The RBI’s Shaktikanta Das voiced hope regarding the revival of the Covid-hit economy, predicting that this quarter (July-September) will be better than the prior quarter (June). Inflation expectations and inflation are “quite seriously” anchored around the target of 4 percent, he said.
For 2021 and 2022, the RBI Governor reiterated that extra liquidity has no impact on asset prices, including the current high stock prices in India. It was reiterated that the Reserve Bank of India (RBI) is keeping an eye on growth and inflation before making any changes to its current policy.
An interview between P Vaidyanathan Iyer, Executive Editor (National Affairs), The Indian Express, and Amy Kazmin, South Asia Bureau Chief for The FT revealed that “the fast-moving indicators are looking fairly bright”. The sale of two-wheeled vehicles, passenger automobiles, steel, and cement output, and GST are just a few of the fast-moving indicators that we follow.”
Third in a series of online conversations organized by The Indian Express and the Financial Times to set the agenda.
According to Das, the RBI’s prediction of 9.5 percent growth for this fiscal year is still valid at this point in time. “I believe it will hold up. There will be a sequential improvement in the second quarter of the current year compared to last year’s second quarter. This year will be affected by the base effect of last year, he said. “The base effect will gradually diminish as time goes on,” he said of the economic growth.

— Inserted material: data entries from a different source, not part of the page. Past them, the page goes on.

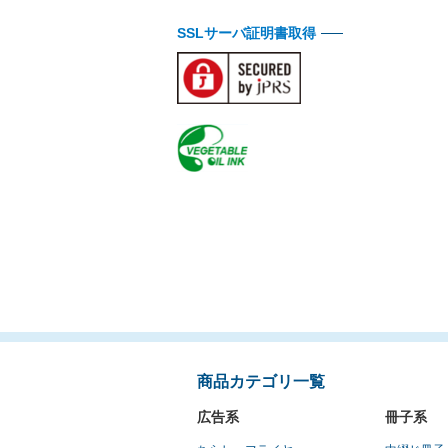
SSLサーバ証明書取得
商品カテゴリ一覧
広告系
冊子系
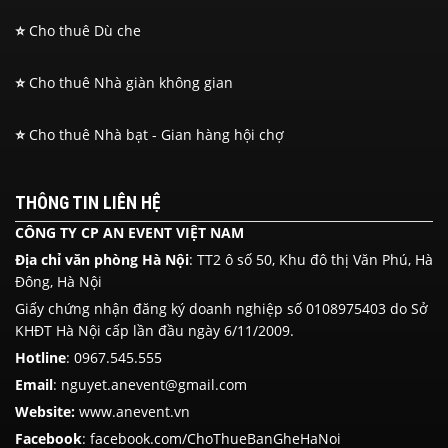
⭐
Cho thuê Dù che
⭐
Cho thuê Nhà giàn không gian
⭐
Cho thuê Nhà bạt - Gian hàng hội chợ
THÔNG TIN LIÊN HỆ
CÔNG TY CP AN EVENT VIỆT NAM
Địa chỉ văn phòng Hà Nội
: TT2 ô số 50, Khu đô thị Văn Phú, Hà
Đông, Hà Nội
Giấy chứng nhận đăng ký doanh nghiệp số 0108975403 do Sở
KHĐT Hà Nội cấp lần đầu ngày 6/11/2009.
Hotline
:
0967.545.555
Email
: nguyet.anevent@gmail.com
Website:
www.anevent.vn
Facebook
:
facebook.com/ChoThueBanGheHaNoi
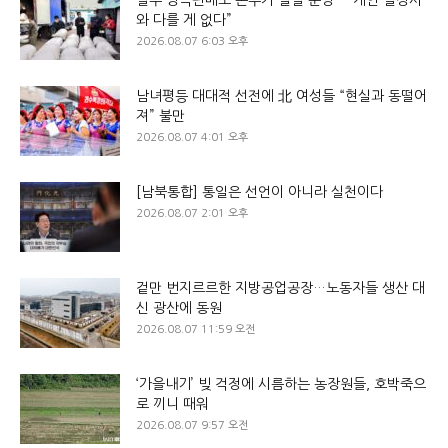
일부 양곡판매소 돈주가 실질 운영…“개인 쌀장사
와 다를 게 없다”
2026.08.07 6:03 오후
남녀평등 대대적 선전에 北 여성들 “현실과 동떨어
져” 불만
2026.08.07 4:01 오후
[남북통합] 통일은 선언이 아니라 실천이다
2026.08.07 2:01 오후
겉만 번지르르한 지방공업공장…노동자들 생산 대
신 광산에 동원
2026.08.07 11:59 오전
‘가을내기’ 빚 걱정에 시름하는 농장원들, 호박죽으
로 끼니 때워
2026.08.07 9:57 오전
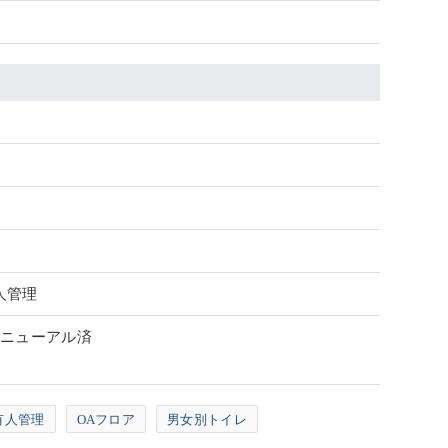
人管理
 リニューアル済
有人管理
OAフロア
男女別トイレ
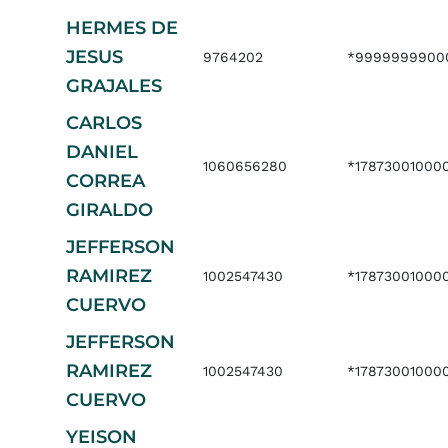
HERMES DE
JESUS
9764202
*9999999900
GRAJALES
CARLOS
DANIEL
1060656280
*17873001000
CORREA
GIRALDO
JEFFERSON
RAMIREZ
1002547430
*17873001000
CUERVO
JEFFERSON
RAMIREZ
1002547430
*17873001000
CUERVO
YEISON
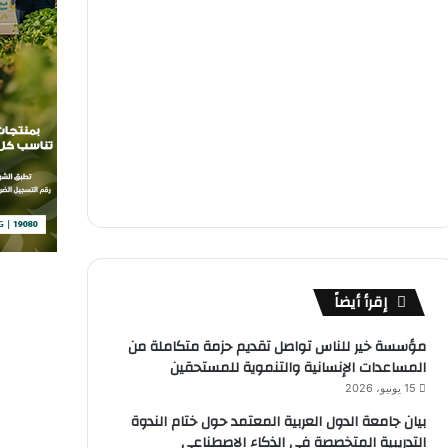
إقرأ أيضاً
مؤسسة خير للناس تواصل تقديم حزمة متكاملة من
المساعدات الإنسانية والتنموية للمستحقين
15 يونيو، 2026
بيان جامعة الدول العربية المعتمد حول ختام الندوة
التدريبية المتخصصة فى الذكاء الاصطناعى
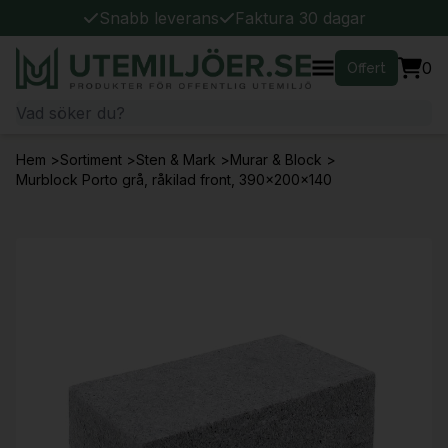
Snabb leverans
Faktura 30 dagar
0
Offert
Hem
>
Sortiment
>
Sten & Mark
>
Murar & Block
>
Murblock Porto grå, råkilad front, 390x200x140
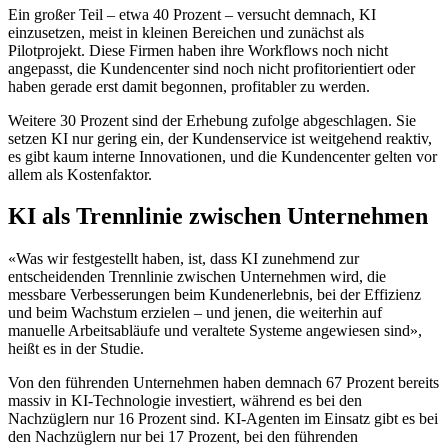
Ein großer Teil – etwa 40 Prozent – versucht demnach, KI
einzusetzen, meist in kleinen Bereichen und zunächst als
Pilotprojekt. Diese Firmen haben ihre Workflows noch nicht
angepasst, die Kundencenter sind noch nicht profitorientiert oder
haben gerade erst damit begonnen, profitabler zu werden.
Weitere 30 Prozent sind der Erhebung zufolge abgeschlagen. Sie
setzen KI nur gering ein, der Kundenservice ist weitgehend reaktiv,
es gibt kaum interne Innovationen, und die Kundencenter gelten vor
allem als Kostenfaktor.
KI als Trennlinie zwischen Unternehmen
«Was wir festgestellt haben, ist, dass KI zunehmend zur
entscheidenden Trennlinie zwischen Unternehmen wird, die
messbare Verbesserungen beim Kundenerlebnis, bei der Effizienz
und beim Wachstum erzielen – und jenen, die weiterhin auf
manuelle Arbeitsabläufe und veraltete Systeme angewiesen sind»,
heißt es in der Studie.
Von den führenden Unternehmen haben demnach 67 Prozent bereits
massiv in KI-Technologie investiert, während es bei den
Nachzüglern nur 16 Prozent sind. KI-Agenten im Einsatz gibt es bei
den Nachzüglern nur bei 17 Prozent, bei den führenden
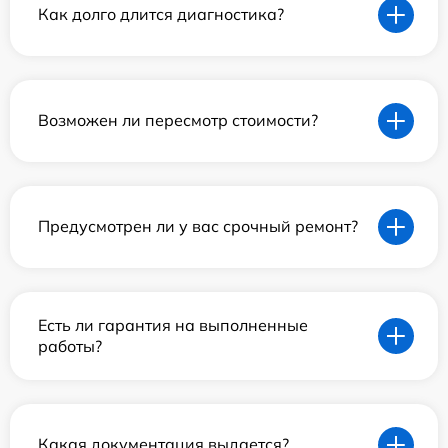
Как долго длится диагностика?
Возможен ли пересмотр стоимости?
Предусмотрен ли у вас срочный ремонт?
Есть ли гарантия на выполненные
работы?
Какая документация выдается?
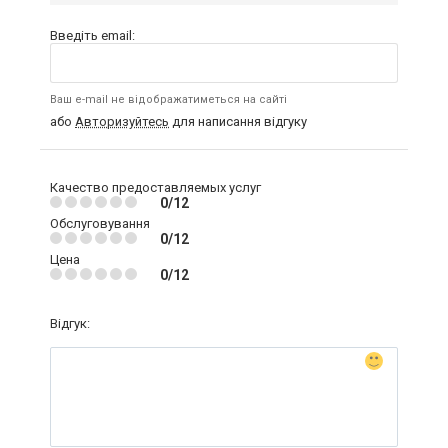
Введіть email:
Ваш e-mail не відображатиметься на сайті
або
Авторизуйтесь
для написання відгуку
Качество предоставляемых услуг
0/12
Обслуговування
0/12
Цена
0/12
Відгук:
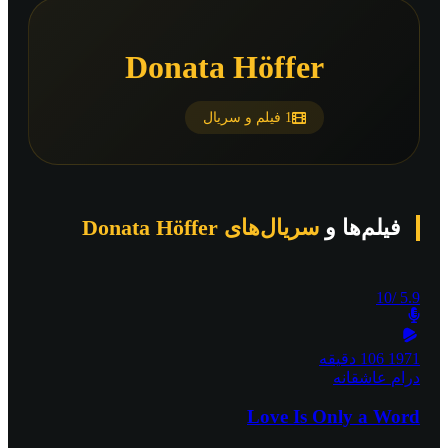
Donata Höffer
1 فیلم و سریال
فیلم‌ها و
سریال‌های Donata Höffer
/10
5.9
1971
106 دقیقه
درام
عاشقانه
Love Is Only a Word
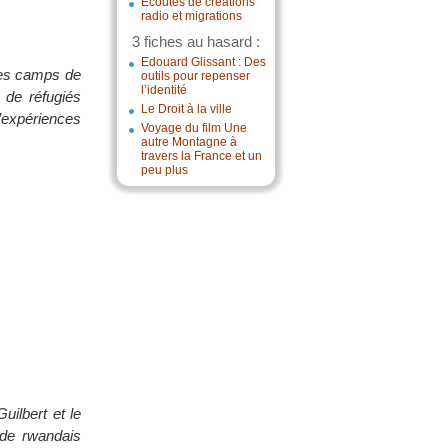
Écoutes de créations
radio et migrations
3 fiches au hasard :
Edouard Glissant : Des
 des camps de
outils pour repenser
l’identité
 de réfugiés
Le Droit à la ville
expériences
Voyage du film Une
autre Montagne à
travers la France et un
peu plus
uilbert et le
ide rwandais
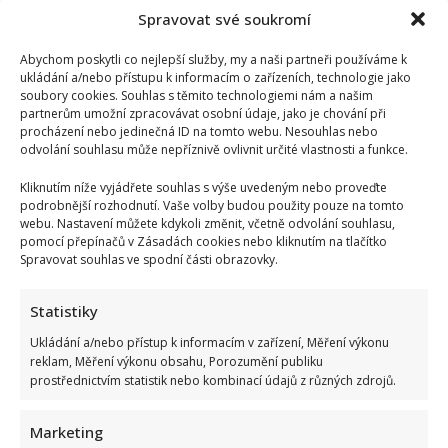
Koupili
ho
Spravovat své soukromí
s
partnerem
za
Abychom poskytli co nejlepší služby, my a naši partneři používáme k
12
ukládání a/nebo přístupu k informacím o zařízeních, technologie jako
milionů
soubory cookies. Souhlas s těmito technologiemi nám a našim
partnerům umožní zpracovávat osobní údaje, jako je chování při
procházení nebo jedinečná ID na tomto webu. Nesouhlas nebo
odvolání souhlasu může nepříznivě ovlivnit určité vlastnosti a funkce.
Kliknutím níže vyjádřete souhlas s výše uvedeným nebo proveďte
podrobnější rozhodnutí. Vaše volby budou použity pouze na tomto
webu. Nastavení můžete kdykoli změnit, včetně odvolání souhlasu,
pomocí přepínačů v Zásadách cookies nebo kliknutím na tlačítko
Spravovat souhlas ve spodní části obrazovky.
Statistiky
Ukládání a/nebo přístup k informacím v zařízení, Měření výkonu
reklam, Měření výkonu obsahu, Porozumění publiku
prostřednictvím statistik nebo kombinací údajů z různých zdrojů.
Marketing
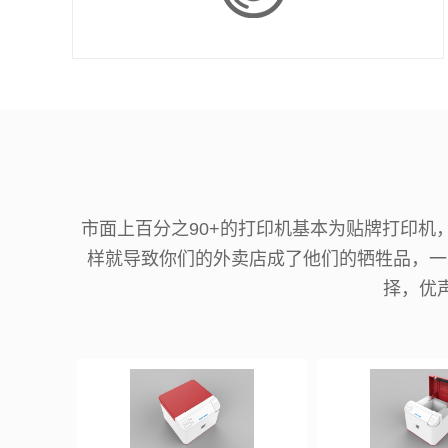
市面上百分之90+的打印机基本为贴牌打印
样就导致你们的外卖店成了他们的牺牲品，一
择，优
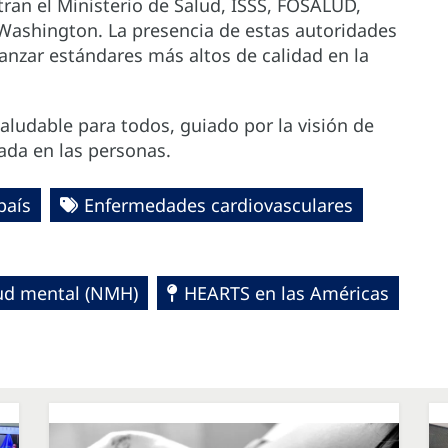
tran el Ministerio de Salud, ISSS, FOSALUD,
Washington. La presencia de estas autoridades
anzar estándares más altos de calidad en la
aludable para todos, guiado por la visión de
ada en las personas.
país
Enfermedades cardiovasculares
lud mental (NMH)
HEARTS en las Américas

The third wave of Covid pandemic is possible, but he cautioned against becoming overly optimistic about it. That so, the uncertainty of a hypothetical third wave, about which people discuss, remains. Even when there’s a problem, I think people and organizations are more comfortable with the Covid protocols.”
“As I have stated in my own statement, the current inflation is primarily driven by supply-side reasons, partially because of international considerations like high commodity prices, high shipping charges, and container expenses,” Das said in response to the question of inflation.
Commodity prices are often rising, which is causing domestic inflation. High prices of gasoline and diesel, as well as particular goods or items like appliances or edible oil, are among the domestic reasons.”
When it was above 6 percent for a few months, it was down to 5.6 percent in the last reading, according to the Bureau of Labor Statistics. According to our forecasts, inflation will progressively decline from now on. A persistent inflation rate above 6 percent is therefore quite unlikely at this moment, but we remain vigilant,” he said.
Private and public sector financial institutions have mobilized more resources that should serve as a defense. Even while distressed assets have risen in the past few years and continue to do so today, they are still manageable at the moment,” he remarked.